Architecture¶
This page describes the high-level architecture of the anira library, its core components, and how they interact with each other.
System Overview¶
anira is designed with real-time audio applications in mind, focusing on deterministic performance and thread safety. The architecture consists of several key components working together to provide neural network inference capabilities that can be safely used within audio processing contexts.

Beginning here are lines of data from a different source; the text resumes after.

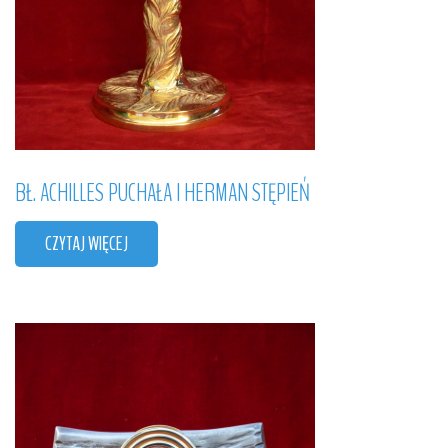
BŁ.
ACHILLES
PUCHAŁA
I
HERMAN
STĘPIEŃ
CZYTAJ WIĘCEJ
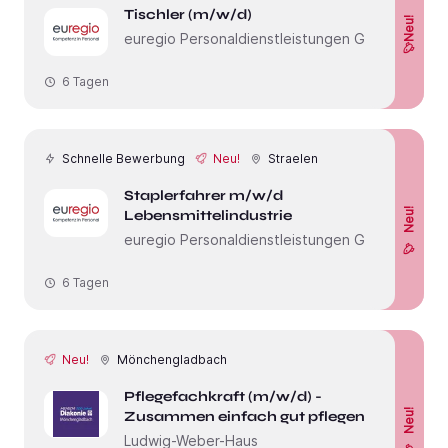
Tischler (m/w/d)
Neu!
euregio Personaldienstleistungen GmbH
6 Tagen
Schnelle Bewerbung
Neu!
Straelen
Staplerfahrer m/w/d
Neu!
Lebensmittelindustrie
euregio Personaldienstleistungen GmbH
6 Tagen
Neu!
Mönchengladbach
Pflegefachkraft (m/w/d) -
Neu!
Zusammen einfach gut pflegen!
Ludwig-Weber-Haus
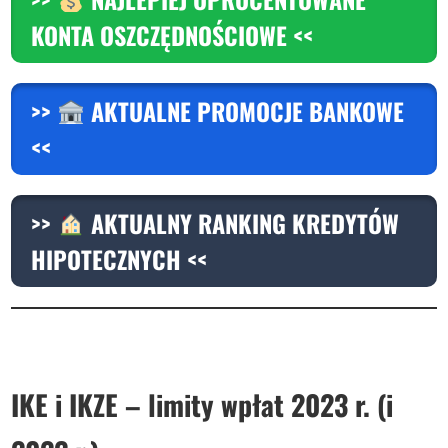
KONTA OSZCZĘDNOŚCIOWE <<
>>
AKTUALNE PROMOCJE BANKOWE
<<
>>
AKTUALNY RANKING KREDYTÓW
HIPOTECZNYCH <<
IKE i IKZE – limity wpłat 2023 r. (i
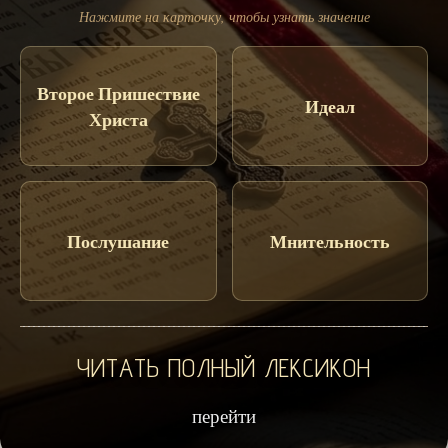
Нажмите на карточку, чтобы узнать значение
Второе Пришествие
Идеал
Христа
Послушание
Мнительность
ЧИТАТЬ ПОЛНЫЙ ЛЕКСИКОН
перейти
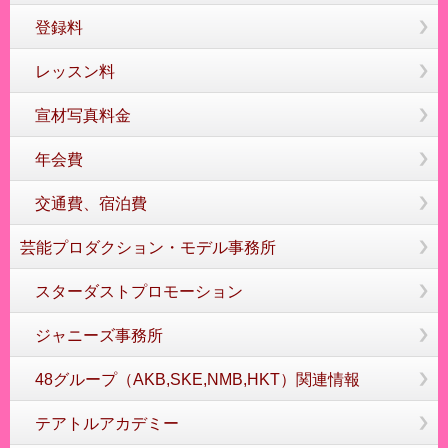
登録料
レッスン料
宣材写真料金
年会費
交通費、宿泊費
芸能プロダクション・モデル事務所
スターダストプロモーション
ジャニーズ事務所
48グループ（AKB,SKE,NMB,HKT）関連情報
テアトルアカデミー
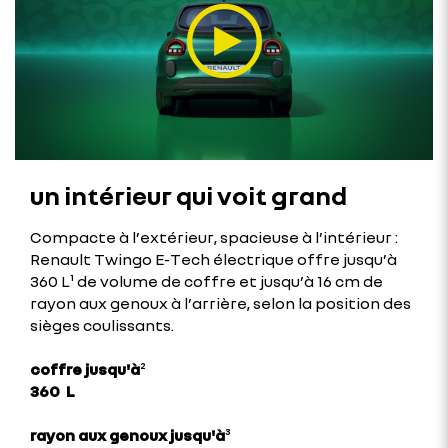
un intérieur qui voit grand
Compacte à l’extérieur, spacieuse à l’intérieur :
Renault Twingo E-Tech électrique offre jusqu’à
360 L¹ de volume de coffre et jusqu’à 16 cm de
rayon aux genoux à l’arrière, selon la position des
sièges coulissants.
coffre jusqu'à
²
360 L
rayon aux genoux jusqu'à
³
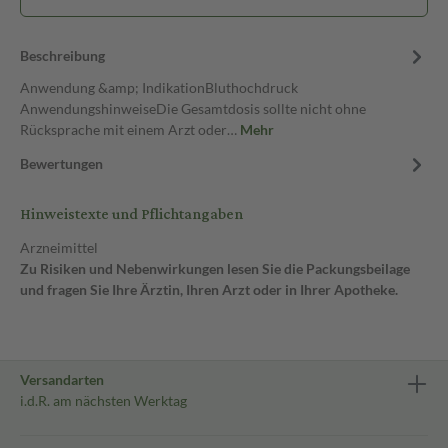
Beschreibung
Anwendung &amp; IndikationBluthochdruck
AnwendungshinweiseDie Gesamtdosis sollte nicht ohne
Rücksprache mit einem Arzt oder…
Mehr
Bewertungen
Hinweistexte und Pflichtangaben
Arzneimittel
Zu Risiken und Nebenwirkungen lesen Sie die Packungsbeilage
und fragen Sie Ihre Ärztin, Ihren Arzt oder in Ihrer Apotheke.
Versandarten
i.d.R. am nächsten Werktag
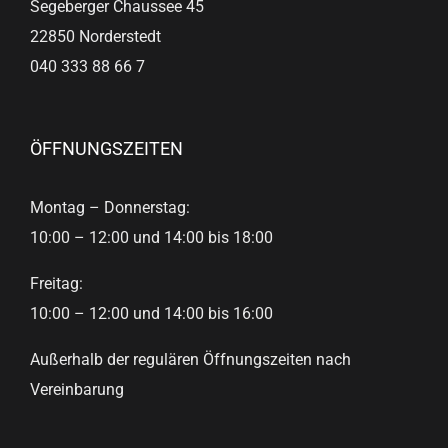
Segeberger Chaussee 45
22850 Norderstedt
040 333 88 66 7
ÖFFNUNGSZEITEN
Montag – Donnerstag:
10:00 – 12:00 und 14:00 bis 18:00
Freitag:
10:00 – 12:00 und 14:00 bis 16:00
Außerhalb der regulären Öffnungszeiten nach
Vereinbarung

+-----------------------------------+
| InferenceHandler |
| (Main user-facing interface) |
+----------------+------------------+
|
v
+----------------+------------------+
| InferenceConfig |
| (Model paths, shapes, settings) |
+----------------+------------------+
|
v
+----------------+------------------+
| PrePostProcessor |
| (Format conversion, buffering) |
+----------------+------------------+
|
v
+----------------+------------------+
| InferenceManager |
| (Thread pool coordination) |
+----------------+------------------+
|
v
+----------------+------------------+ +----------------------+
| Backend Processors | <---> | Inference Engines |
| (LibTorch, ONNX, TensorFlow Lite) | | (External libraries) |
+-----------------------------------+ +----------------------+
Key Design Principles¶
Real-time Safety
No dynamic memory allocation during audio processing
Deterministic performance guarantees
Thread-safety with atomic operations
Pre-allocated buffers and resources
Flexibility
Support for multiple inference backends
Configurable thread management
Customizable pre/post-processing
Support for both stateful and stateless models
Performance
Efficient buffer management with zero-copy where possible
Thread pool to prevent oversubscription
Optimized tensor operations
Benchmarking tools for performance analysis
Component Responsibilities¶
anira::InferenceHandler
¶
The primary interface for users, handling the overall integration of neural network inference into audio processing workflows.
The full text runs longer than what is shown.